[Stored data entries]
========================
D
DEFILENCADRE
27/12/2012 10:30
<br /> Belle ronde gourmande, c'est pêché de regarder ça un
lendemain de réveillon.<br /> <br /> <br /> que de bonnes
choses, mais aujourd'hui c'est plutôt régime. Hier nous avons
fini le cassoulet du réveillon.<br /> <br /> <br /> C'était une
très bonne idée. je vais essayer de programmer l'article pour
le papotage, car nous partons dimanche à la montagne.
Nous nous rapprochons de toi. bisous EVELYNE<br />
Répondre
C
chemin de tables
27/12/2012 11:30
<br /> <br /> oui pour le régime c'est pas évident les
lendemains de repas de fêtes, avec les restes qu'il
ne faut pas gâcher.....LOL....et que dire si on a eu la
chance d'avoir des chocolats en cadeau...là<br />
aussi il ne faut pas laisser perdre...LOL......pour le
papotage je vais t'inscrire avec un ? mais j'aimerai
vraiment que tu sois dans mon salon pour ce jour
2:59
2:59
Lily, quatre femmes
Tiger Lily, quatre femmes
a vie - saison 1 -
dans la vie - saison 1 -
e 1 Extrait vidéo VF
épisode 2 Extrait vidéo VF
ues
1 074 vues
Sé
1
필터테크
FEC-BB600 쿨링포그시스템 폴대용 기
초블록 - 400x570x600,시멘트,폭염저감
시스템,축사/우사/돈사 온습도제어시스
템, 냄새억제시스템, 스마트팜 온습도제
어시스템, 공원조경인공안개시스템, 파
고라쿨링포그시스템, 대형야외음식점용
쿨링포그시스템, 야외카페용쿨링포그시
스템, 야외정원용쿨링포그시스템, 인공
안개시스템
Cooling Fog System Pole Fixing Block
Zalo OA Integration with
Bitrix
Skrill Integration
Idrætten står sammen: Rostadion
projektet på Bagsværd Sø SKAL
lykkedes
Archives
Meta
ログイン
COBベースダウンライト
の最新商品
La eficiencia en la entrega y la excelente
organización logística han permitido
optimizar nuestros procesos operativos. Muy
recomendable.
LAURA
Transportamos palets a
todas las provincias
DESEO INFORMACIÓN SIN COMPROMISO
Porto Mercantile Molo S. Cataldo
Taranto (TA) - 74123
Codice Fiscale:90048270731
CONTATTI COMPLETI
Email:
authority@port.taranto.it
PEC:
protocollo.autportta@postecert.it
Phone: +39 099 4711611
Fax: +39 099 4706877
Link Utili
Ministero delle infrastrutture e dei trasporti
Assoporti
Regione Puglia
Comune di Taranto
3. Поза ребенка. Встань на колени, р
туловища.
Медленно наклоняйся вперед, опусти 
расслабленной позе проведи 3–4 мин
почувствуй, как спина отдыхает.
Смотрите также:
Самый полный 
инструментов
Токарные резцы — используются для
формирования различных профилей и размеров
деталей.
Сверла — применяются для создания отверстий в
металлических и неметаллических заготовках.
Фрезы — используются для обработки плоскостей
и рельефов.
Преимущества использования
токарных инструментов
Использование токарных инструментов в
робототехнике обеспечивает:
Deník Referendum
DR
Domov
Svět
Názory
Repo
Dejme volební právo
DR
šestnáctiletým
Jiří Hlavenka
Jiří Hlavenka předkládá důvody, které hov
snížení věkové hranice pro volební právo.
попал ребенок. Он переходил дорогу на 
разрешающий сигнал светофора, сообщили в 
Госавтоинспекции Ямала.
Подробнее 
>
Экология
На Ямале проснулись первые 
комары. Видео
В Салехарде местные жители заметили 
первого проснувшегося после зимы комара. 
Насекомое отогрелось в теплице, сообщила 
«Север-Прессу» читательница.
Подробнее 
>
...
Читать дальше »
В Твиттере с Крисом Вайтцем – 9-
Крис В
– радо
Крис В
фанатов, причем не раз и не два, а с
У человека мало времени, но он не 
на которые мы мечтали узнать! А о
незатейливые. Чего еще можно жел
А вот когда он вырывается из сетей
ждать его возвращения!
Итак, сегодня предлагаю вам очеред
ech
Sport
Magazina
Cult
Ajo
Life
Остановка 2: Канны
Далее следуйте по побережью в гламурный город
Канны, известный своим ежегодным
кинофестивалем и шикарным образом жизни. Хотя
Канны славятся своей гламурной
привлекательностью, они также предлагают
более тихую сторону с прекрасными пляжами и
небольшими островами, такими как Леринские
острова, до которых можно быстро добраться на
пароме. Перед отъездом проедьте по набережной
========================
WHAT IS EXPECTED:
Repeat the records above exactly, from the first line to the last.

RESULT:
D
DEFILENCADRE
27/12/2012 10:30
<br /> Belle ronde gourmande, c'est pêché de regarder ça un
lendemain de réveillon.<br /> <br /> <br /> que de bonnes
choses, mais aujourd'hui c'est plutôt régime. Hier nous avons
fini le cassoulet du réveillon.<br /> <br /> <br /> C'était une
très bonne idée. je vais essayer de programmer l'article pour
le papotage, car nous partons dimanche à la montagne.
Nous nous rapprochons de toi. bisous EVELYNE<br />
Répondre
C
chemin de tables
27/12/2012 11:30
<br /> <br /> oui pour le régime c'est pas évident les
lendemains de repas de fêtes, avec les restes qu'il
ne faut pas gâcher.....LOL....et que dire si on a eu la
chance d'avoir des chocolats en cadeau...là<br />
aussi il ne faut pas laisser perdre...LOL......pour le
papotage je vais t'inscrire avec un ? mais j'aimerai
vraiment que tu sois dans mon salon pour ce jour
2:59
2:59
Lily, quatre femmes
Tiger Lily, quatre femmes
a vie - saison 1 -
dans la vie - saison 1 -
e 1 Extrait vidéo VF
épisode 2 Extrait vidéo VF
ues
1 074 vues
Sé
1
필터테크
FEC-BB600 쿨링포그시스템 폴대용 기
초블록 - 400x570x600,시멘트,폭염저감
시스템,축사/우사/돈사 온습도제어시스
템, 냄새억제시스템, 스마트팜 온습도제
어시스템, 공원조경인공안개시스템, 파
고라쿨링포그시스템, 대형야외음식점용
쿨링포그시스템, 야외카페용쿨링포그시
스템, 야외정원용쿨링포그시스템, 인공
안개시스템
Cooling Fog System Pole Fixing Block
Zalo OA Integration with
Bitrix
Skrill Integration
Idrætten står sammen: Rostadion
projektet på Bagsværd Sø SKAL
lykkedes
Archives
Meta
ログイン
COBベースダウンライト
の最新商品
La eficiencia en la entrega y la excelente
organización logística han permitido
optimizar nuestros procesos operativos. Muy
recomendable.
LAURA
Transportamos palets a
todas las provincias
DESEO INFORMACIÓN SIN COMPROMISO
Porto Mercantile Molo S. Cataldo
Taranto (TA) - 74123
Codice Fiscale:90048270731
CONTATTI COMPLETI
Email:
authority@port.taranto.it
PEC:
protocollo.autportta@postecert.it
Phone: +39 099 4711611
Fax: +39 099 4706877
Link Utili
Ministero delle infrastrutture e dei trasporti
Assoporti
Regione Puglia
Comune di Taranto
3. Поза ребенка. Встань на колени, р
туловища.
Медленно наклоняйся вперед, опусти 
расслабленной позе проведи 3–4 мин
почувствуй, как спина отдыхает.
Смотрите также:
Самый полный 
инструментов
Токарные резцы — используются для
формирования различных профилей и размеров
деталей.
Сверла — применяются для создания отверстий в
металлических и неметаллических заготовках.
Фрезы — используются для обработки плоскостей
и рельефов.
Преимущества использования
токарных инструментов
Использование токарных инструментов в
робототехнике обеспечивает:
Deník Referendum
DR
Domov
Svět
Názory
Repo
Dejme volební právo
DR
šestnáctiletým
Jiří Hlavenka
Jiří Hlavenka předkládá důvody, které hov
snížení věkové hranice pro volební právo.
попал ребенок. Он переходил дорогу на 
разрешающий сигнал светофора, сообщили в 
Госавтоинспекции Ямала.
Подробнее 
>
Экология
На Ямале проснулись первые 
комары. Видео
В Салехарде местные жители заметили 
первого проснувшегося после зимы комара. 
Насекомое отогрелось в теплице, сообщила 
«Север-Прессу» читательница.
Подробнее 
>
...
Читать дальше »
В Твиттере с Крисом Вайтцем – 9-
Крис В
– радо
Крис В
фанатов, причем не раз и не два, а с
У человека мало времени, но он не 
на которые мы мечтали узнать! А о
незатейливые. Чего еще можно жел
А вот когда он вырывается из сетей
ждать его возвращения!
Итак, сегодня предлагаю вам очеред
ech
Sport
Magazina
Cult
Ajo
Life
Остановка 2: Канны
Далее следуйте по побережью в гламурный город
Канны, известный своим ежегодным
кинофестивалем и шикарным образом жизни. Хотя
Канны славятся своей гламурной
привлекательностью, они также предлагают
более тихую сторону с прекрасными пляжами и
небольшими островами, такими как Леринские
острова, до которых можно быстро добраться на
пароме. Перед отъездом проедьте по набережной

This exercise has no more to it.